Leaders of for-profit colleges -- and their supporters, mostly Republicans, in Congress -- continued to rattle their swords about the rules’ fundamental unfairness in singling out for-profits for scrutiny. Meanwhile, Wall Street analysts and others who watch the sector -- and were free from worry about maintaining the colleges’ position in a potential lawsuit challenging the regulations -- acknowledged just how much gentler the new rules were than the earlier version.

And the consumer advocates and Congressional Democrats who had urged the department to take a hard stand on for-profit-college regulation could not hide their disappointment with the agency’s backtracking, even as they tried not to criticize department officials publicly.

Largely lost in the instant analyses, pro and con, though, was the long-term significance of the department’s actions. The “gainful employment” rules, as they have come to be known, represent a powerful and potentially game-changing shift in how the federal government looks at higher education. The agency has written into federal policy, for the first time, a direct (if crude) attempt to measure the value of an academic program, by linking a measure of student expenditure (student loan debt burden) with an outcome measure (graduates’ average income).

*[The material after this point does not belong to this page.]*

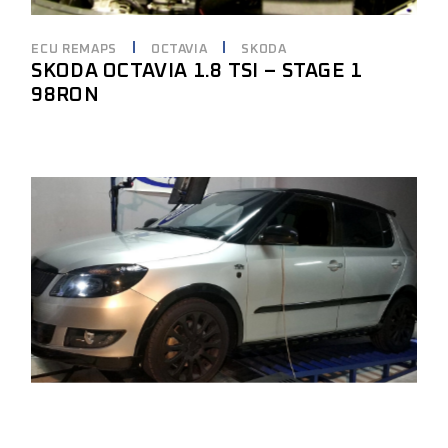
ECU REMAPS
OCTAVIA
SKODA
SKODA OCTAVIA 1.8 TSI – STAGE 1
98RON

This current approach applies only to non-liberal-arts programs at for-profit colleges and to vocational non-degree programs at public and private nonprofit colleges -- for the moment. But now that the federal government has such a tool, many observers agree, it’s hard to imagine that it won’t seek to apply it more broadly -- if not this administration or Congress, then a future one.

New Direction

The extent to which the gainful employment rules represent a stark break with past approaches was evident from the moment the Education Department first mentioned the possibility of using them, which came in late 2009 during negotiations over a broad set of possible rules aimed at ensuring the integrity of federal financial aid programs.

When federal negotiators floated the idea of formally defining, for the first time, the “gainful employment” phrase that had been in the Higher Education Act for decades, college officials of all types balked, suggesting that doing so would exceed the department’s regulatory authority.

“You can Google ‘gainful employment,' ” Anne Gross, vice president of regulatory affairs at the National Association of College and University Business Officers and one of the negotiators, said during a negotiated rule making session in 2009. “It’s something that’s been used for years and has a fairly well-understood definition. It’s been used in the Higher Education Act for 40 years without difficulty." (Providing "an eligible program of training to prepare students for gainful employment in a recognized occupation" is one of the criteria an institution must meet to qualify to award federal financial aid as a "postsecondary vocational institution.")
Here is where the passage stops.